As duas maiores quedas na comparação entre meses de março aconteceram em dois ramos que utilizam intensivamente recursos naturais: a fabricação de produtos minerais não metálicos, variação de -10,6%, e a metalurgia, taxa de -5,8%. A metalurgia, com peso relevante no perfil setorial brasileiro, produziu 2,2% menos em janeiro-março frente ao mesmo trimestre de 2019 e 3,0% menos em doze meses. A fabricação de produtos minerais não metálicos experimentou recuo de 4,8% no primeiro trimestre e de 0,6% em doze meses.
O ramo de manutenção, reparação e instalação de máquinas e equipamentos declinou 5,3%. Como agravante, experimentou retrações de dois dígitos nas outras duas bases comparativas: queda de 11,2% no acumulado do ano e de 10,0% em doze meses. Quanto à fabricação de borracha e produtos plásticos, em março, sua produção caiu 5,0%, culminando nos decréscimos de 1,2% no primeiro trimestre e de 0,8% em doze meses.
A fabricação de bens diversos (exclusive I&M de uso médico e odontológico e artigos óticos), embora tenha se retraído em 5,1% na comparação entre meses de março, foi o único ramo dessa faixa a lograr incremento nas duas outras bases comparativas: 0,4% no primeiro trimestre e 1,7% em doze meses.
Indústria de transformação de média-baixa intensidade tecnológica
O conjunto de atividades da indústria de transformação de média-baixa intensidade tecnológica teve queda de 2,4% no contraponto entre meses de março, o menor recuo dentre as quatro faixas de intensidade de tecnológica. Dessa maneira, foi o único dos quatro segmentos a lograr incremento quer no confronto entre primeiros trimestres, 1,3%, quer em doze meses, 1,3%.
O agrupamento mais expressivo dentre os ramos dessa faixa, o das indústrias de alimentos, bebidas e de fumo, enfrentou retrocesso de 2,1% em março, em decorrência da forte redução, de dois dígitos, na produção de bebidas e fumo, enquanto a produção industrial de alimentos cresceu. Apesar do resultado de março, a fabricação de produtos alimentícios, bebidas e fumo ficou estável no primeiro trimestre, 0,1%, e registrou incremento de 2,0%.
A fabricação de produtos de metal (exceto M&E e equipamentos bélicos, armas e munições) passou por retração maior no contraponto entre meses de março, de 4,6%, levando a uma queda de 2,1% no comparativo entre primeiros trimestres.

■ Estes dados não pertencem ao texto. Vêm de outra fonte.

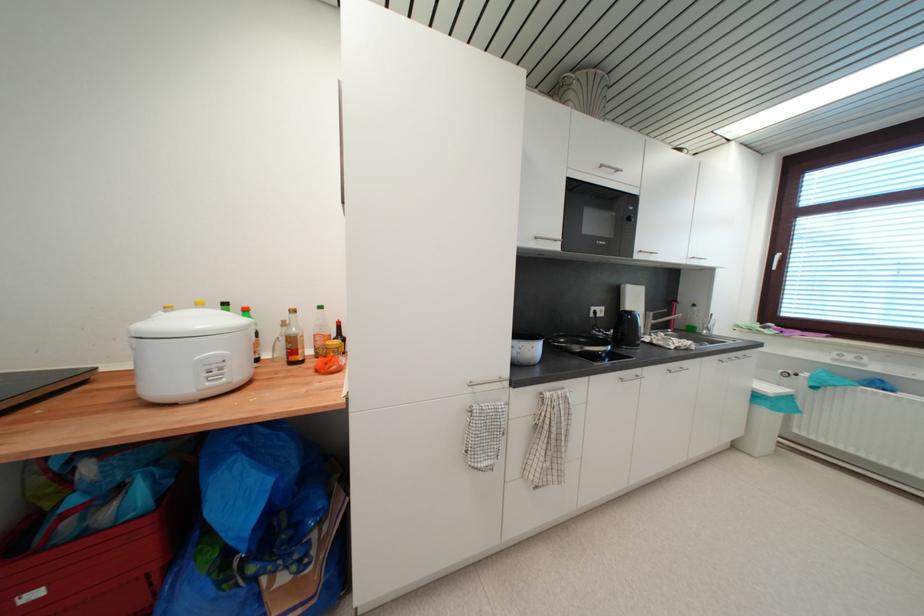 This screenshot has width=924, height=616. What do you see at coordinates (707, 322) in the screenshot?
I see `a faucet handle` at bounding box center [707, 322]. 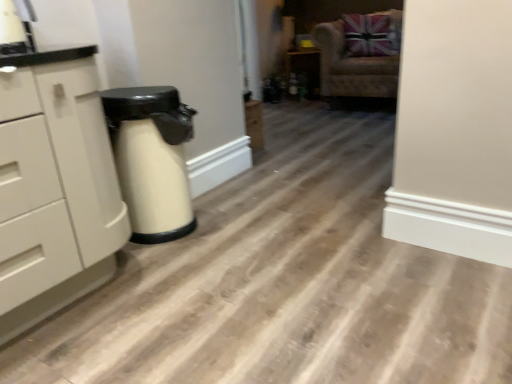 Question: Does velvet beige armchair at upper right appear on the left side of matte black cabinet at center?

Choices:
 (A) no
 (B) yes

Answer: (A)

Question: Is velvet beige armchair at upper right beside matte black cabinet at center?

Choices:
 (A) no
 (B) yes

Answer: (A)

Question: Is velvet beige armchair at upper right closer to camera compared to matte black cabinet at center?

Choices:
 (A) no
 (B) yes

Answer: (B)

Question: Can we say velvet beige armchair at upper right lies outside matte black cabinet at center?

Choices:
 (A) yes
 (B) no

Answer: (A)

Question: Does velvet beige armchair at upper right turn towards matte black cabinet at center?

Choices:
 (A) yes
 (B) no

Answer: (B)

Question: Considering their positions, is velvet beige armchair at upper right located in front of or behind matte black cabinet at center?

Choices:
 (A) front
 (B) behind

Answer: (A)

Question: From the image's perspective, is velvet beige armchair at upper right above or below matte black cabinet at center?

Choices:
 (A) above
 (B) below

Answer: (B)

Question: From a real-world perspective, is velvet beige armchair at upper right above or below matte black cabinet at center?

Choices:
 (A) below
 (B) above

Answer: (B)

Question: Is velvet beige armchair at upper right bigger or smaller than matte black cabinet at center?

Choices:
 (A) small
 (B) big

Answer: (B)

Question: Does point (68, 102) appear closer or farther from the camera than point (313, 79)?

Choices:
 (A) farther
 (B) closer

Answer: (B)

Question: From their relative heights in the image, would you say white matte chest of drawers at left is taller or shorter than matte black cabinet at center?

Choices:
 (A) short
 (B) tall

Answer: (B)

Question: Is white matte chest of drawers at left wider or thinner than matte black cabinet at center?

Choices:
 (A) thin
 (B) wide

Answer: (B)

Question: Is white matte chest of drawers at left spatially inside matte black cabinet at center, or outside of it?

Choices:
 (A) outside
 (B) inside

Answer: (A)

Question: Is velvet beige armchair at upper right to the left or to the right of white matte chest of drawers at left in the image?

Choices:
 (A) right
 (B) left

Answer: (A)

Question: In terms of size, does velvet beige armchair at upper right appear bigger or smaller than white matte chest of drawers at left?

Choices:
 (A) small
 (B) big

Answer: (B) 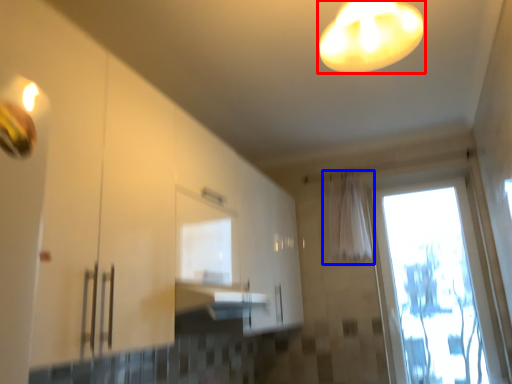 Question: Which point is closer to the camera, lamp (highlighted by a red box) or curtain (highlighted by a blue box)?

Choices:
 (A) lamp
 (B) curtain

Answer: (A)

Embora com tais retrocessos, o ramo ainda conseguiu crescer 2,7% em doze meses.
O outro ramo dessa faixa caracterizado por ser relativamente intensivo em recursos naturais, a produção do conjunto dos ramos madeireiro, de papel e celulose, gráficas e afins, registrou produção menor nas três bases de comparação: queda de 3,1% em março, concorrendo para a retração de 2,2% no acumulado do ano e de 2,7% em doze meses. Em contraste a esses desempenhos, a fabricação de coque, produtos derivados do petróleo e biocombustíveis cresceu 8,1% em março, com expansão ainda maior no primeiro trimestre, 11,3%, além de incremento de 3,3% em doze meses.

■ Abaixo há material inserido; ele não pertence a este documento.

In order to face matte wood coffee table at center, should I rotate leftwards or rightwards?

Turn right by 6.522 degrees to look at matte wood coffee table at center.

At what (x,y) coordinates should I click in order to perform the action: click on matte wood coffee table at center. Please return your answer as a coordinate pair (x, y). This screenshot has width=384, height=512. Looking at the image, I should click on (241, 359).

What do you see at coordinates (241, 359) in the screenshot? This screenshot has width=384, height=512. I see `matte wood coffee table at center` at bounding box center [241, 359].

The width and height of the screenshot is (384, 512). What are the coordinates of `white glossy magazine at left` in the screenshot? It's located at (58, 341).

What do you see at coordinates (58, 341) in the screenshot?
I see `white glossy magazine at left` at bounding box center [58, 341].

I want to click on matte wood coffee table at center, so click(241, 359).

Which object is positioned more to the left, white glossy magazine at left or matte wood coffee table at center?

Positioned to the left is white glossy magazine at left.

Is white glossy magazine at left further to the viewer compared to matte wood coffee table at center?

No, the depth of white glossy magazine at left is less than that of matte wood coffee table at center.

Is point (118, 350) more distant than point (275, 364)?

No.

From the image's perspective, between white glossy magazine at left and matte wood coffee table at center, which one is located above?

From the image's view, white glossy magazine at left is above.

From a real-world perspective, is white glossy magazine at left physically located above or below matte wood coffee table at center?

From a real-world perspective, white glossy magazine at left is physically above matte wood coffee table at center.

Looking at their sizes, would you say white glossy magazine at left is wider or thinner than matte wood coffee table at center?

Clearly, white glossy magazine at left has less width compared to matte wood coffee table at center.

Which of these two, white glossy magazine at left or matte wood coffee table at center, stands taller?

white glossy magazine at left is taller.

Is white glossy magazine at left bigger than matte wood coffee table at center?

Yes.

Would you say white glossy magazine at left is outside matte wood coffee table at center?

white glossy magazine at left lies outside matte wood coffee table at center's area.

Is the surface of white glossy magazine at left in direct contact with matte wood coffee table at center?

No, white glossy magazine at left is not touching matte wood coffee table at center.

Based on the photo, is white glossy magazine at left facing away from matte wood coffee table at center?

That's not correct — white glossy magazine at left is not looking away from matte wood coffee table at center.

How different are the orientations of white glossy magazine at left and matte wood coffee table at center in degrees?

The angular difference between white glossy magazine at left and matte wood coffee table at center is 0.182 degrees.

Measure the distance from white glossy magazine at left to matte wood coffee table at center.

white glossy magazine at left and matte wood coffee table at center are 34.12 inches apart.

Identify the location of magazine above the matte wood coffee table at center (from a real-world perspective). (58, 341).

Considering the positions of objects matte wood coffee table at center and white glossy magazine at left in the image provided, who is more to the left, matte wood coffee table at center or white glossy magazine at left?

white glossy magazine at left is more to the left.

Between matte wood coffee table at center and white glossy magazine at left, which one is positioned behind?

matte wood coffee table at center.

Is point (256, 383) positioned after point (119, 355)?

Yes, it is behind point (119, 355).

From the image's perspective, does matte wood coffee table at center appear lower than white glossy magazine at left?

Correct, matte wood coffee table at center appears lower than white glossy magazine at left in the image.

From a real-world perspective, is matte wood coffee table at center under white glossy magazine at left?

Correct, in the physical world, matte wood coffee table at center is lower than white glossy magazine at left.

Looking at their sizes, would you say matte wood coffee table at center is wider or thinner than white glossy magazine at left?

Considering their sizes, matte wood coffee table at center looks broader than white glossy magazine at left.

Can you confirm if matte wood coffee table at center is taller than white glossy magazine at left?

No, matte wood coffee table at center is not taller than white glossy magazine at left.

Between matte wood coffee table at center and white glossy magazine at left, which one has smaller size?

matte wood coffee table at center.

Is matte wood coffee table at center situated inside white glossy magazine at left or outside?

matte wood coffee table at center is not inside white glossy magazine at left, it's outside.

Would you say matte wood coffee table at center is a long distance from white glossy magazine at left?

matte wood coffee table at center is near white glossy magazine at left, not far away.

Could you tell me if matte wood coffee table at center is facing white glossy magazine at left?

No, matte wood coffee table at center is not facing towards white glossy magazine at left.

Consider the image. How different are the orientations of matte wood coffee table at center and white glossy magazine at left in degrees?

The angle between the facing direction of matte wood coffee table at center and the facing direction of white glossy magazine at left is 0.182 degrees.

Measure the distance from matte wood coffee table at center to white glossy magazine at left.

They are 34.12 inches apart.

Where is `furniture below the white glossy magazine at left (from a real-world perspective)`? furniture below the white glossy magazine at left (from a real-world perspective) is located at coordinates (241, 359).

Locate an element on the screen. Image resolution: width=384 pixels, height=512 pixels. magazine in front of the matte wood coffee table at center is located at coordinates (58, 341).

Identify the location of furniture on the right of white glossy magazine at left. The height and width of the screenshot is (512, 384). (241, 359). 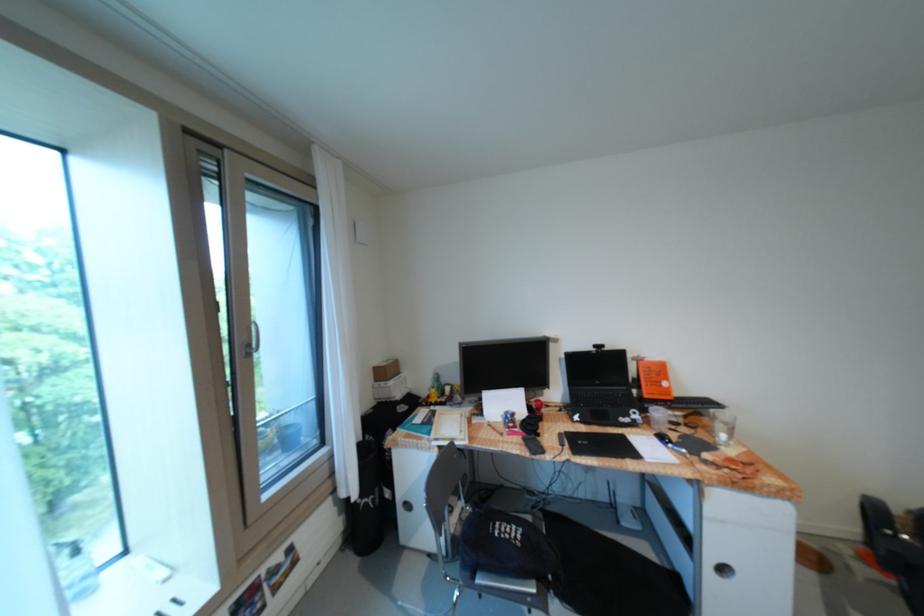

As maiores retrações nas comparações entre meses de março e entre primeiros trimestres coube ao conjunto de atividades da indústria de transformação dessa faixa que usa mais intensivamente recursos humanos, as indústrias de têxteis, artigos de vestuário, couro e calçados: queda de 22,1% em março e de 7,7% no acumulado do ano. Em doze meses, sua retração foi de 0,9%.